Some Cuban Americans in South Florida say they view mass migration with suspicion: The Castro regime for years dispatched migrants as a way to create a crisis in the United States, they say, and to get rid of dissidents.
Armando Ibarra, a publicist, said the Cuban regime has instigated migration crises in the past “as a weapon against the United States.”
“We have to be very clear that we won’t tolerate that,” he said. But he added, “The people on the island are not protesting asking for migration. They’re asking for freedom.”
Vanessa Garcia, a novelist and playwright, said this year “feels extremely different.” Never before has Cuba seen so many public protests in so many cities across the island.
“That first impulse is to jump into the water, but then you say, ‘No, it has to actually happen this time,’ ” she said. “The Cuban people want liberty.”
Garcia votes Democratic in Miami. Ibarra votes Republican. Despite their political differences, they were at the same pro-democracy rally in Miami on Saturday, where many protesters said they hoped Cubans would not attempt the dangerous journey by sea.
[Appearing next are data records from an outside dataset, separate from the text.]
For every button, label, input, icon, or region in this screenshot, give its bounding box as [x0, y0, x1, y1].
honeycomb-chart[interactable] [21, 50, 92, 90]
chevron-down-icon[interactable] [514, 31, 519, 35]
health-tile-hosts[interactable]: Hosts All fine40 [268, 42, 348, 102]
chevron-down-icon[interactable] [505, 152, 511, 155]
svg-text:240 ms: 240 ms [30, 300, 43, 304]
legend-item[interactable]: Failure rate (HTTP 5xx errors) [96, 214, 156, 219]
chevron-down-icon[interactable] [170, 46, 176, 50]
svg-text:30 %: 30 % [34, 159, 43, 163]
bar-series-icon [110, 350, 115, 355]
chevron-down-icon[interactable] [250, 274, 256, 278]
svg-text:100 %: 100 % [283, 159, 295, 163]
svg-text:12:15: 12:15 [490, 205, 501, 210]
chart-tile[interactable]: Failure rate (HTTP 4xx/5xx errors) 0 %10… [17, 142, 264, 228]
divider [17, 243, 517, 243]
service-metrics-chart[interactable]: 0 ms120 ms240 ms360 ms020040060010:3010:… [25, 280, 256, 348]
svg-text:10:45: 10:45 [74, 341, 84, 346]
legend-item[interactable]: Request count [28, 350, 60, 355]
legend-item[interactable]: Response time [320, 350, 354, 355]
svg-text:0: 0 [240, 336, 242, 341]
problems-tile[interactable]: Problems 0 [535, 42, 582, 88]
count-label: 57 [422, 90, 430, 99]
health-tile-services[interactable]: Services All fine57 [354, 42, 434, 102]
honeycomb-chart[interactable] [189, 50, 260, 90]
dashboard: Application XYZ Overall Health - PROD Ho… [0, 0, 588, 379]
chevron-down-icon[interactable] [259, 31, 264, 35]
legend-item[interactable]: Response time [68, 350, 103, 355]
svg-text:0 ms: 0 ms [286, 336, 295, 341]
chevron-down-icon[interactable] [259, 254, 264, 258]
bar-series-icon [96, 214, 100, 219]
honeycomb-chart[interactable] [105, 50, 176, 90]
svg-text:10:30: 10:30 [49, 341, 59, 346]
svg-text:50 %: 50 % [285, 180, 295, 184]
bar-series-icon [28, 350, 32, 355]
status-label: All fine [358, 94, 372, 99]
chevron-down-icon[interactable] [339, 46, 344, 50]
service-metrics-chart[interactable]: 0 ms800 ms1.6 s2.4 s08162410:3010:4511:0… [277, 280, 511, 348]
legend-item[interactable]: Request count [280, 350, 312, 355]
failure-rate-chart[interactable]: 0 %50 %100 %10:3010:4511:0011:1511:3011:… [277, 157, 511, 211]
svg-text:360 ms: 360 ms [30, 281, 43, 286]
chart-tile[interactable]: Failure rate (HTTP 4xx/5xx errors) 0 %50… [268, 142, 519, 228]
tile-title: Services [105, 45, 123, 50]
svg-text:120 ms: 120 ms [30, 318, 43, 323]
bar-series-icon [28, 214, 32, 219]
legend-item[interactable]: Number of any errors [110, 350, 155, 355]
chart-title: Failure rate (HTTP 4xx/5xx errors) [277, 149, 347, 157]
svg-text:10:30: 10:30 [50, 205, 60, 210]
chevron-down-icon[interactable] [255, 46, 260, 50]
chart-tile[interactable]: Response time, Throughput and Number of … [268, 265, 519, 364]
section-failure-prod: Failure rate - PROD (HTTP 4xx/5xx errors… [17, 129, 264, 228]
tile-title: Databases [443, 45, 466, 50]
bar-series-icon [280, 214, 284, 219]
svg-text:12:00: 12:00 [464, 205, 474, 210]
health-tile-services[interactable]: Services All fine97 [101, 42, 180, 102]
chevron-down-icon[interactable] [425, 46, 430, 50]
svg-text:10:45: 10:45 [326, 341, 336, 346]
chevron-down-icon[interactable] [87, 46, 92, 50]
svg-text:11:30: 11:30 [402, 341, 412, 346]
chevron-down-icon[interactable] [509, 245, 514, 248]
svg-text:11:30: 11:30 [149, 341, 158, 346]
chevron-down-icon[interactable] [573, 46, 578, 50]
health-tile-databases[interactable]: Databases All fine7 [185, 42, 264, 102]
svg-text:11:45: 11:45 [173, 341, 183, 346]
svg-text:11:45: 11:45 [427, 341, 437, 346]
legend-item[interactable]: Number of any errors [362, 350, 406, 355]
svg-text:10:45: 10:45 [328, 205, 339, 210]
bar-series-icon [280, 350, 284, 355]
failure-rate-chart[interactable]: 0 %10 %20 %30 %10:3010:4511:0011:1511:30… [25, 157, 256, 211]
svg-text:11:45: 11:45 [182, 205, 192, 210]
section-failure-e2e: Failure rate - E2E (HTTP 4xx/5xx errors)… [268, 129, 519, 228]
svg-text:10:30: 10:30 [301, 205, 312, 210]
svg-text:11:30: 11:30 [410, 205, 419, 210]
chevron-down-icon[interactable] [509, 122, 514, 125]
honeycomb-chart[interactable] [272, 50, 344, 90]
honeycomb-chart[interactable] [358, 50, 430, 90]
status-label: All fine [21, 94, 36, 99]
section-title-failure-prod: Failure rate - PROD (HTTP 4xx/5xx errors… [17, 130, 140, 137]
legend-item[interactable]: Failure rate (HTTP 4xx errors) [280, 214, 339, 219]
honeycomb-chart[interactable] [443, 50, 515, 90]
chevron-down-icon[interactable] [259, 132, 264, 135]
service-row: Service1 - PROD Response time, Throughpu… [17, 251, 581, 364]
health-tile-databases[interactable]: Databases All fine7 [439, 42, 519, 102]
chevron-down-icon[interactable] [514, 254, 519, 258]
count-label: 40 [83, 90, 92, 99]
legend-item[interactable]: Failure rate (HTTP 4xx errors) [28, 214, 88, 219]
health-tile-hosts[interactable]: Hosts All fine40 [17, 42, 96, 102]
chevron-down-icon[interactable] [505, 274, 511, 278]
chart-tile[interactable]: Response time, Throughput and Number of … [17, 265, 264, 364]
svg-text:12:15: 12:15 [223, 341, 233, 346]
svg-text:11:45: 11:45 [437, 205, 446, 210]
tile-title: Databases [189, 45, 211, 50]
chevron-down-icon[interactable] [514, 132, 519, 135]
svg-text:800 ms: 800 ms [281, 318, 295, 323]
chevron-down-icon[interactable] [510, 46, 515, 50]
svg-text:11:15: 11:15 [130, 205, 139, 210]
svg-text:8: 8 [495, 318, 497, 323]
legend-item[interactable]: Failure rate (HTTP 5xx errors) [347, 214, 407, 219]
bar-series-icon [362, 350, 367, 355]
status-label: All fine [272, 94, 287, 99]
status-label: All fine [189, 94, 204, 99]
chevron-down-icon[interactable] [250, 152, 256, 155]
Some have tried. Earlier this month, a vessel carrying 22 Cuban migrants capsized in stormy seas some 26 miles southeast of Key West. They bobbed for hours before a cargo ship, the Western Carmen, spotted them, according to the Coast Guard. Nine are missing and presumed dead; 13 were rescued.
“We just started spotting person after person in the water,” said Coast Guard Cmdr. Justin Nadolny, of the cutter Thetis, calling their survival a “remarkable story of resiliency and grit.”
But there is nobody in South Florida to tell it, because officials said all survivors were repatriated to Cuba.
Grant, who piloted the patrol plane over the weekend, said he and others had searched for hours by air for the missing earlier this month and were saddened when they did not find them.
“I would worry about people putting their lives in danger,” said Grant, who is a pilot with the Royal Canadian Air Force on exchange with the Coast Guard. “We can’t be out here 24-7. We can’t catch everybody.”
Nick Miroff contributed to this report from Washington.